I enjoyed it even more than most critics did who for the most part seem to think of it as a middling, but well made, Marvel movie. On a rung above Thor: Dark World but not that many rungs.

Then again, I really really enjoyed The Long Kiss Goodnight. I even saw it in the cinema when it first came out. The Long Kiss Goodnight, if you don’t know it is a ‘buddy cop’ movie teaming an amnesiac, wise-cracking badass woman up with a hard-edged, equally wise-cracking investigator and together they solve the mystery of her past and save a bunch of people in the process. The badass is played by Geena Davis and, like Captain Marvel, it has Samuel L. Jackson (90s edition) as the investigator. It’s one of my favourite 90s action movies but it kind of flopped at the time so it’s nice to see the same idea improved upon and better executed this time around.

That Captain Marvel is rehashing a familiar storyline and relying on familiar tropes isn’t a flaw in my book. It’s the first superhero movie I’ve seen that does the buddy cop dynamic well, and it does it consistently through the movie. Which was aided in no small part by Samuel L. Jackson’s expertise in the buddy cop genre.

Superhero stories work infinitely better when they are coupled with a strong sense of humour. Hollywood seems to have figured this out and, unlike Amazon (see above), they realise you can’t just put superheroes on the screen and expect people to laugh at them. You have to actually be funny. Hopefully, Captain Marvel, Thor: Ragnarok, Deadpool, and Shazam are the start of a shift away from the grey seriousness that has kind of dominated superhero movies so far.

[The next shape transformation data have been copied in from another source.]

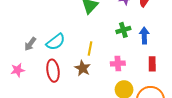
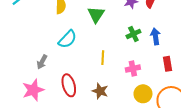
cyan semicircle: (56, 42) -> (67, 39), moved
brown star: (83, 68) -> (100, 91), moved
pink star: (18, 70) -> (33, 90), size x1.5

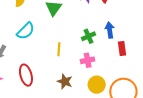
green cross: (133, 34) -> (88, 36), moved
red rectangle: (168, 64) -> (122, 49), moved
brown star: (100, 91) -> (65, 81), moved

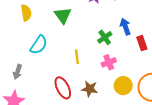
red ellipse: (26, 75) -> (63, 88), moved

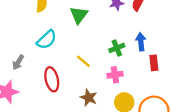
yellow line: (77, 57) -> (83, 61), turned -56
red ellipse: (63, 88) -> (52, 79), moved

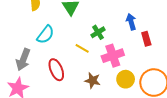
green cross: (117, 48) -> (98, 32), moved
gray arrow: (18, 62) -> (23, 60), size x1.5
pink cross: (115, 75) -> (113, 56), size x1.5

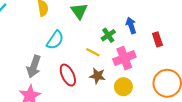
blue arrow: (131, 22) -> (131, 25), moved
yellow circle: (126, 79) -> (123, 87), moved
brown star: (93, 80) -> (97, 76), moved

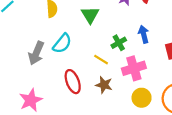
gray arrow: (34, 66) -> (36, 53), moved
yellow circle: (123, 87) -> (142, 98), moved

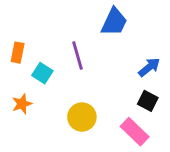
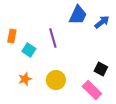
blue arrow: (149, 67) -> (102, 22), moved
orange star: (22, 104) -> (25, 79), moved

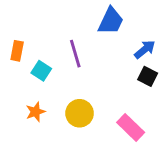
blue arrow: (102, 22) -> (145, 49), moved
black square: (101, 69) -> (148, 76), moved

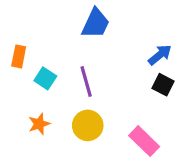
blue trapezoid: (111, 21) -> (96, 23), moved
purple line: (75, 54) -> (86, 82), moved

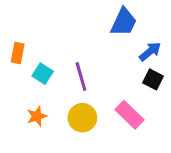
blue trapezoid: (96, 23) -> (124, 22), moved
pink rectangle: (144, 141) -> (129, 115), moved

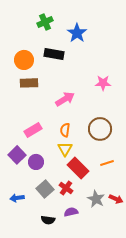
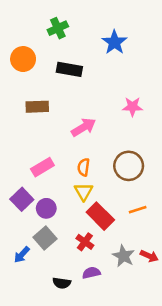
blue star: (77, 33) -> (114, 42), moved
orange circle: (24, 60) -> (23, 59), moved
gray square: (45, 189) -> (45, 238), moved
blue arrow: (17, 198) -> (22, 255), turned -40

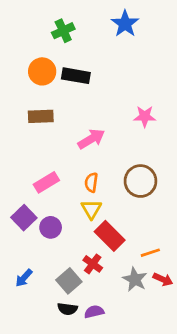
blue star: (114, 42) -> (125, 24), moved
orange circle: (23, 59) -> (42, 71), moved
orange line: (138, 210) -> (150, 253), moved
gray square: (45, 238) -> (69, 281), moved
purple semicircle: (91, 273) -> (94, 312), moved

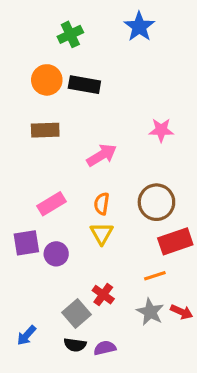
purple square: (24, 218) -> (26, 243), turned 35
red rectangle: (110, 236) -> (175, 241), moved, turned -64
orange line: (150, 253) -> (155, 276), moved
blue arrow: (24, 278) -> (26, 335), moved

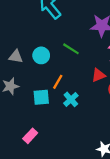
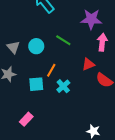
gray triangle: (16, 57) -> (13, 47), turned 40

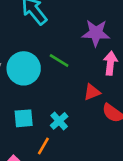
cyan circle: (36, 46) -> (24, 68), size x1.6
orange line: (51, 70) -> (43, 146), moved

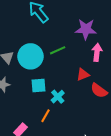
green line: (59, 61) -> (58, 50), turned -56
cyan square: (24, 118) -> (39, 86), moved

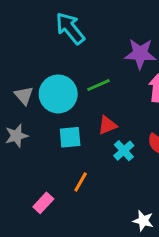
red triangle: (83, 74) -> (107, 125), moved
cyan cross: (58, 97) -> (124, 151), moved

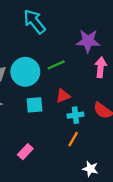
cyan cross: (124, 151) -> (75, 115), turned 35
orange line: (81, 182) -> (73, 139), moved
pink rectangle: (43, 203) -> (25, 152), moved

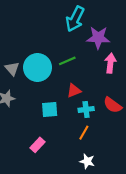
cyan arrow: (34, 22) -> (75, 19), moved, turned -115
cyan square: (34, 105) -> (50, 109), moved
white star: (90, 169) -> (87, 161), moved

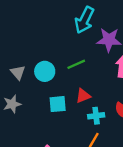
cyan circle: (37, 67) -> (45, 71), size x0.7
cyan square: (50, 109) -> (58, 104), moved

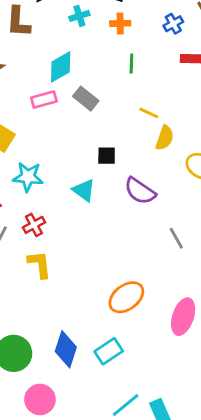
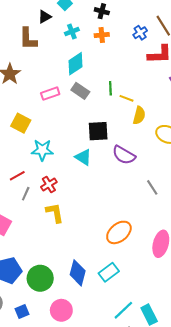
green line: (131, 64) -> (110, 88), moved
cyan diamond: (61, 67) -> (75, 64), moved
black square: (107, 156) -> (98, 131), size x1.5

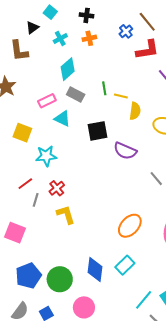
cyan triangle: (83, 157) -> (62, 119), moved

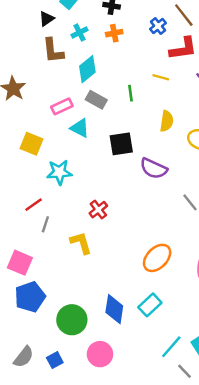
brown L-shape: (19, 51) -> (53, 51), moved
yellow line: (121, 96) -> (161, 77), moved
red cross: (57, 188) -> (98, 210), moved
blue pentagon: (28, 276) -> (30, 297), moved

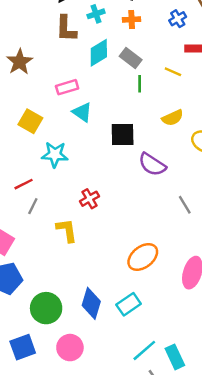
gray rectangle: (96, 100) -> (131, 58), moved
yellow semicircle: (167, 121) -> (173, 118), turned 48
blue square: (55, 360) -> (23, 347), size x1.5

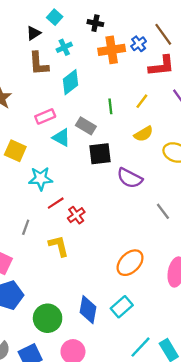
orange cross: (132, 20) -> (112, 50), moved, size x1.6
gray rectangle: (131, 58) -> (86, 126), moved
yellow line: (173, 72) -> (142, 101), moved, turned -70
red line: (24, 184) -> (56, 203), moved

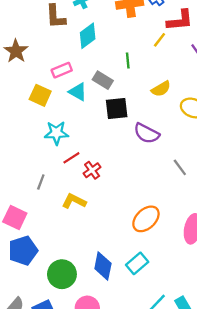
yellow line: (142, 101) -> (160, 40), moved
yellow square: (15, 151) -> (40, 95), moved
yellow L-shape: (59, 246) -> (74, 201), turned -50

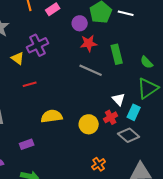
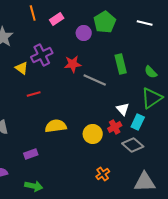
white line: (126, 13) -> (145, 23), moved
red star: (89, 43) -> (73, 64), moved

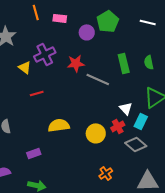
pink rectangle: (57, 19) -> (60, 18), turned 40
green semicircle: (151, 72) -> (149, 62), moved, turned 32

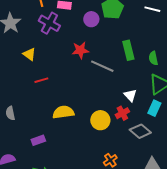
purple cross: (45, 54) -> (49, 23), moved, turned -35
green semicircle: (149, 62) -> (153, 58), moved
cyan rectangle: (141, 121) -> (154, 108), moved

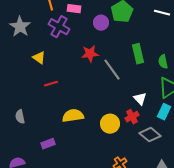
gray line: (102, 66) -> (112, 70), turned 30

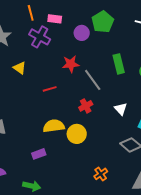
red line: (51, 84) -> (50, 89), moved
red cross: (132, 117) -> (86, 106), moved
yellow circle: (110, 124) -> (77, 134), moved
purple rectangle: (48, 144) -> (39, 154), moved

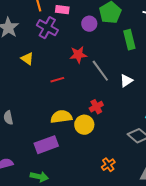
green rectangle: (119, 64) -> (129, 40), moved
red cross: (86, 106) -> (96, 107), moved
white triangle: (121, 109) -> (126, 81), moved, turned 40
purple rectangle: (39, 154) -> (46, 145), size x1.6

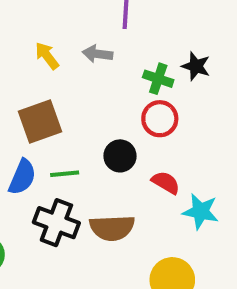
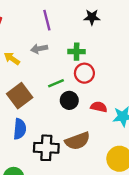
black star: (196, 66) -> (92, 17), moved
green line: (65, 174) -> (56, 83), moved

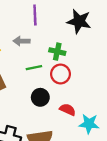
black star: (92, 17) -> (79, 21), size x1.5
green line: (56, 83) -> (34, 68), moved

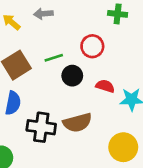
green cross: (57, 52) -> (118, 14), moved
green line: (34, 68) -> (54, 58), moved

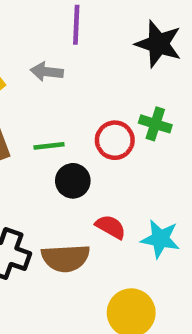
green cross: (118, 14) -> (155, 124), moved
red semicircle: (105, 86) -> (111, 227), moved

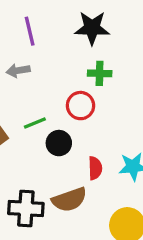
green cross: (155, 124) -> (100, 73), moved
red semicircle: (111, 227) -> (95, 168), turned 75

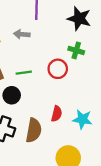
black circle: (59, 143) -> (12, 95), moved
brown semicircle: (69, 200) -> (34, 130), turned -75

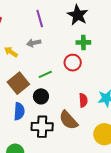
black star: (79, 19) -> (78, 15), turned 30
brown semicircle: (34, 130) -> (68, 120), turned 145

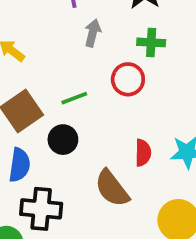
gray arrow: (34, 43) -> (93, 33), moved, turned 112
black cross: (42, 127) -> (41, 209), moved

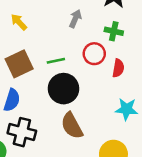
black circle: (63, 140) -> (64, 89), moved, size x1.5
red semicircle: (143, 153) -> (118, 68), moved

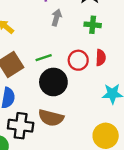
red circle: (94, 54) -> (78, 60), moved
brown semicircle: (72, 126) -> (51, 118), moved, turned -40

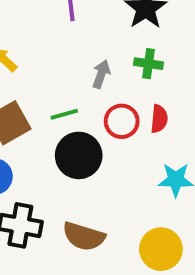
gray arrow: (57, 18) -> (101, 74), moved
brown semicircle: (51, 118) -> (84, 236), moved

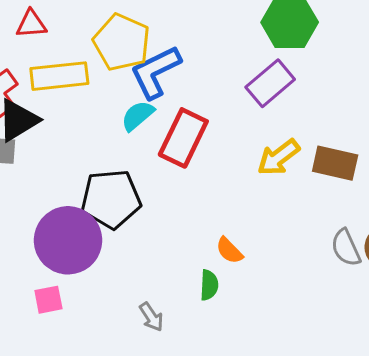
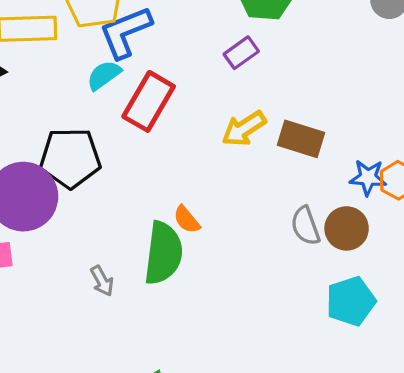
purple rectangle: (270, 83) -> (241, 53), size x0.7
green semicircle: (209, 285) -> (163, 253), size x2.0

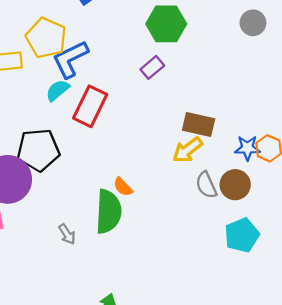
yellow arrow: (244, 129) -> (188, 150), moved

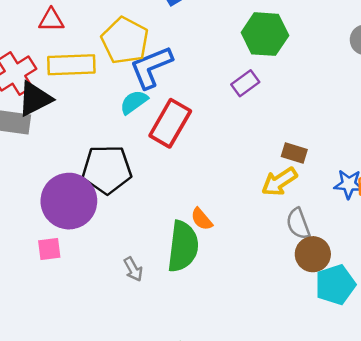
brown rectangle: (199, 124) -> (294, 153), size x0.7
brown circle: (235, 185) -> (313, 254), moved

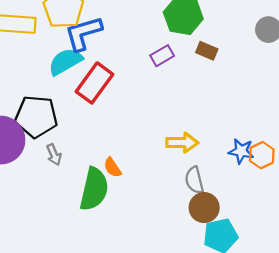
cyan semicircle: (134, 102) -> (65, 62), size x1.4
brown rectangle: (294, 153) -> (207, 51), moved
yellow arrow: (279, 182) -> (182, 143), turned -152
gray arrow: (133, 269) -> (54, 155), moved

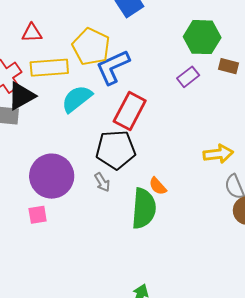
cyan semicircle: (65, 62) -> (77, 99), moved
black pentagon: (36, 117) -> (116, 150), moved

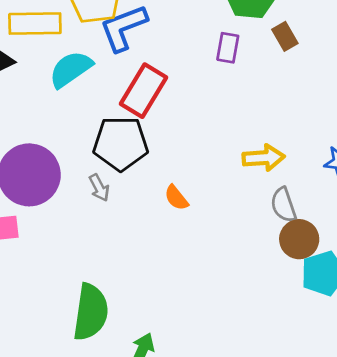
brown rectangle: (228, 66) -> (285, 36), turned 42
purple rectangle: (188, 77) -> (228, 48), turned -45
green semicircle: (144, 208) -> (91, 312), moved

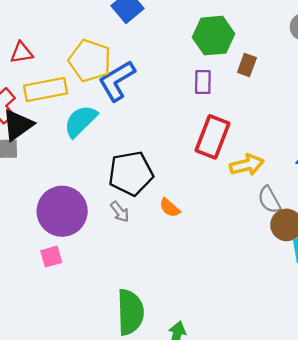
brown rectangle: (285, 36) -> (247, 65), turned 60
red rectangle: (143, 91) -> (212, 137), moved
orange semicircle: (176, 198) -> (170, 208), moved

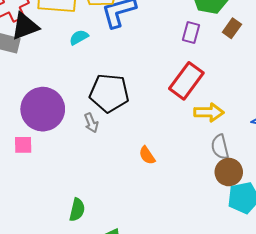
cyan semicircle: (80, 121) -> (79, 37), size x0.6
orange semicircle: (170, 208) -> (147, 155), moved
green semicircle: (130, 312) -> (77, 210), size x0.6

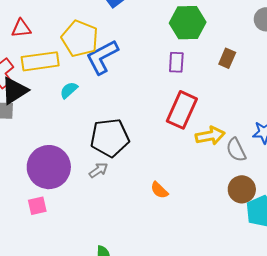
brown rectangle: (232, 28) -> (227, 58), moved
gray arrow: (91, 123) -> (99, 170), turned -90
gray semicircle: (220, 147) -> (236, 150), moved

(No matter how much you like the Russo’s Marvel movies you can’t accuse them of having a strong sense of humour. They are an exciting and dramatic portrait of superheroics painted largely in grey tones and dark ink washes—a world where even the jokes feel a bit grey, sardonic, and somewhat detached. I’m glad we’re starting to see more colour seep in at the edges of the Marvel Cinematic Universe.)

Photography

Took a few photos but haven’t had a chance to process them.